- _ABOUT THIS EXERCISE_
Copy word for word, please, the lines of the entries below running from the one containing "Is emergency plumbing service available?" to the one containing "both homeowners and business operators seek", both ends included.

□ □ □ □

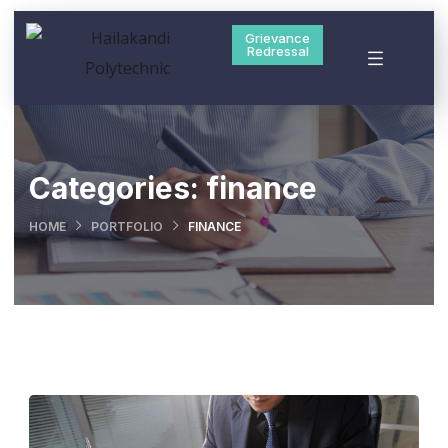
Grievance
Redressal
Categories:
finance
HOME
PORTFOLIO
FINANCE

□ □ □ □

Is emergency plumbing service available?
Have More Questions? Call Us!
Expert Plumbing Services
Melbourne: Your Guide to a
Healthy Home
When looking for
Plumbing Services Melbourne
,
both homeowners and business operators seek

□ □ □ □

- _OUTPUT FOR THIS TASK_
Is emergency plumbing service available?
Have More Questions? Call Us!
Expert Plumbing Services
Melbourne: Your Guide to a
Healthy Home
When looking for
Plumbing Services Melbourne
,
both homeowners and business operators seek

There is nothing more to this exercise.